Since 1998 when Artesian began wastewater services, Mr. Spacht has been a major force in the company’s wastewater business, which grew its customer base by nearly 17% in 2018. “Dave’s leadership has been instrumental in leading Artesian’s vision of an environmentally friendly solution for cost effectively recycling wastewater regionally in Delaware,” said Dian C. Taylor, Chair, President and Chief Executive Officer of Artesian.
Mr. Spacht has worked closely with Public Service Commissions for over 30 years in developing rates for our regulated utilities. He was selected by the National Association of Regulatory Utility Commissioners to the Water Subcommittee as an instructor for their semi-annual course on utility rate making.

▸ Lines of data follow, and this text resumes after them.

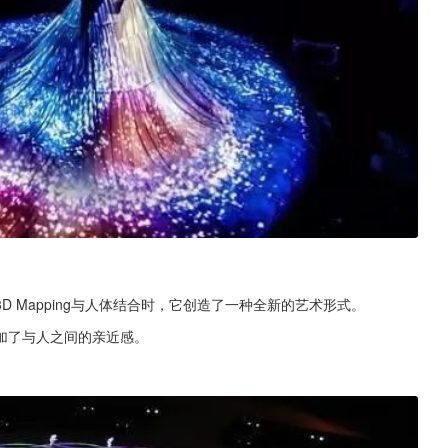
 Mapping与人体结合时，它创造了一种全新的艺术形式。
加了与人之间的亲近感。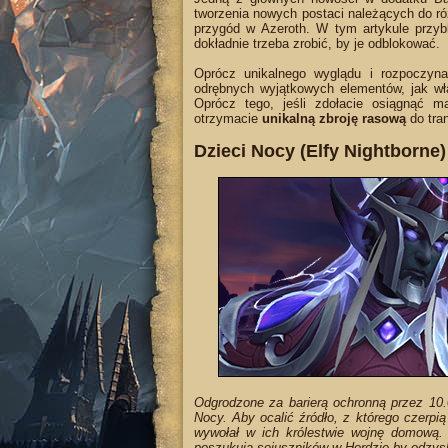
tworzenia nowych postaci należących do ró
przygód w Azeroth. W tym artykule przy
dokładnie trzeba zrobić, by je odblokować.
Oprócz unikalnego wyglądu i rozpoczyn
odrębnych wyjątkowych elementów, jak w
Oprócz tego, jeśli zdołacie osiągnąć 
otrzymacie
unikalną zbroję rasową
do tran
Dzieci Nocy (Elfy Nightborne)
Odgrodzone za barierą ochronną przez 10.0
Nocy. Aby ocalić źródło, z którego czerp
wywołał w ich królestwie wojnę domową
poszukują sojuszników w Hordzie by odzys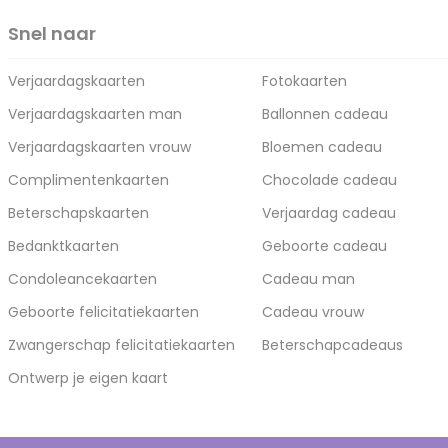
Snel naar
Verjaardagskaarten
Fotokaarten
Verjaardagskaarten man
Ballonnen cadeau
Verjaardagskaarten vrouw
Bloemen cadeau
Complimentenkaarten
Chocolade cadeau
Beterschapskaarten
Verjaardag cadeau
Bedanktkaarten
Geboorte cadeau
Condoleancekaarten
Cadeau man
Geboorte felicitatiekaarten
Cadeau vrouw
Zwangerschap felicitatiekaarten
Beterschapcadeaus
Ontwerp je eigen kaart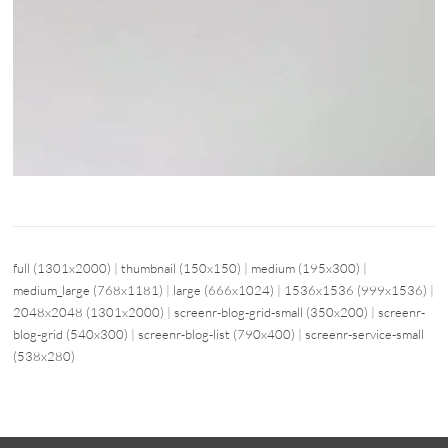
full (1301x2000)
|
thumbnail (150x150)
|
medium (195x300)
|
medium_large (768x1181)
|
large (666x1024)
|
1536x1536 (999x1536)
|
2048x2048 (1301x2000)
|
screenr-blog-grid-small (350x200)
|
screenr-
blog-grid (540x300)
|
screenr-blog-list (790x400)
|
screenr-service-small
(538x280)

Mr. Spacht is also a member of several national and local organizations, including the National Association of Water Companies, having served on their Finance Committee for 31 years, and in 2015 joining the Rate and Regulatory Committee. He is also a member of the American Water Works Association, the International Organization of Management Accountants, and Special Olympics Delaware.
About Artesian Resources
Artesian Resources Corporation operates as a holding company of wholly-owned subsidiaries offering water and wastewater services, and related services, on the Delmarva Peninsula. Artesian Water Company, the principal subsidiary, is the oldest and largest regulated water utility on the Delmarva Peninsula and has been providing water service since 1905. Artesian supplies 7.9 billion gallons of water per year through 1,311 miles of water main to nearly a third of Delaware residents.